Friday, July 10, 2009
Jean-Jacques Beineix has given us some of the great iconic cinematic individuals of the past thirty years. From the obsessed young Jules in Diva, to the mysterious Loretta in The Moon in the Gutter, all the way up to the disturbed kleptomaniac Olga in Mortal Transfer, Beineix has presented film lovers with some of the most memorable non-conformists in all of modern cinema. They can all be traced back to the lonely and tragi-comic character M. Michel in Beineix’s remarkable debut, the 1977 short Le chien de Monsieur Michel (Mr. Michel’s Dog).
Beineix had been working steadily as a second unit and assistant director throughout the seventies for a variety of filmmakers, including everyone from Rene Clement to Claude Zidi. The fifteen minute Mr. Michel’s Dog’s marked Beineix’s debut as a director and screenwriter, and at just past thirty years of age the uncompromising artist is already in command of his visionary power, as the most remarkable thing about Mr. Michel’s Dog is that it is clearly a Jean-Jacques Beineix film.

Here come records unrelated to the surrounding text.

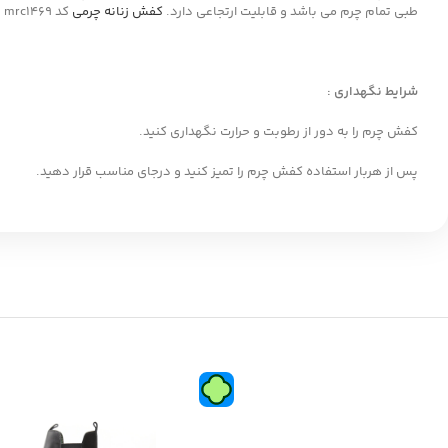
طبی تمام چرم می باشد و قابلیت ارتجاعی دارد.
کفش زنانه چرمی
کد mrc1469 بصورت استاندارد طراحی شده و شما میتوانید مدت زمان طولانی کفش را به پا داشته باشید بدون اینکه احساس فشار یا خستگی داشته باشید.
شرایط نگهداری :
کفش چرم را به دور از رطوبت و حرارت نگهداری کنید.
پس از هربار استفاده کفش چرم را تمیز کنید و درجای مناسب قرار دهید.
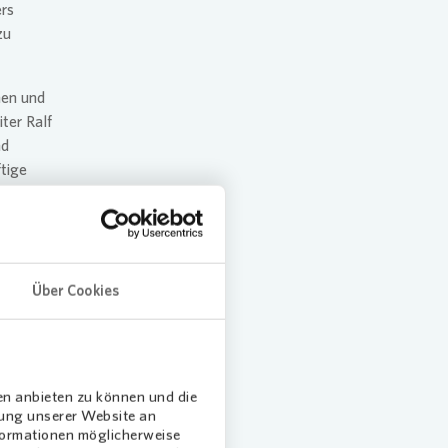
ers
zu
nen und
ter Ralf
nd
tige
 des neu
en an-
Anliegen
Über Cookies
en anbieten zu können und die
traße
dung unserer Website an
ssen und
nformationen möglicherweise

Mr. Michel’s Dog is a striking character study concerning an isolated gentleman who lies about having a pet dog in order to collect scraps for dinner from a local butcher. It all goes wrong though when his neighbors become more and more pushy about meeting the imaginary creature, a fact that forces Michel’s life to take a very ironic and quite horrifically funny turn. The film concludes with a last shot that works as a twisted flip side to the touching final moments that closed Beineix's legendary Betty Blue nearly ten years later.
Everything from Beineix’s fluid and flexible camera work to the attention to color (check how Michel’s eye-grabbing red sweater plays off wonderfully with the film’s otherwise gray palate, something Beineix would use with Nastassja Kinski in The Moon in the Gutter several years down the road.) is handled exceedingly well. Beineix also shows himself here as an expert at drawing commanding, and sometimes surprising, performances out of his cast, as in veteran Yves Afonso who gives an absolutely sincere and wonderful turn as the doomed title character.
While it is said to have originated as a short story by André Rouyer, Beineix biographer Phile Powrie would note in his excellent French Film Directors: Jean-Jacques Beineix that the director had stated that the short was actually inspired more by the old French song “Le Chat de la mere Michel’, a fact worth noting as the music in Jean-Jacques Beineix’s films would become one of their most important features starting with his next work, the wonderful and audacious Diva in
Mr. Michel’s Dog would receive a Cesar nomination for best short film in 1977, and it won the First Prize at that year’s Festival at Trouville. Beineix’s first film as a director is a wonderful opening chapter to an important career, and it can now be thankfully viewed again thanks to Cinema Libre’s first title in their ambitious Jean-Jacques Beineix Collection. The short is available on the Locked in Syndrome DVD as an extra (my looks at Locked in Syndrome as well as the other film on the disc, Otaku, are coming soon) and it features removable English subtitles. The picture quality is solid and is mostly free of wear, although colors are quite faded. Considering the rarity and age of the title though, Cinema Libra’s presentation is fine and the disc is highly recommended.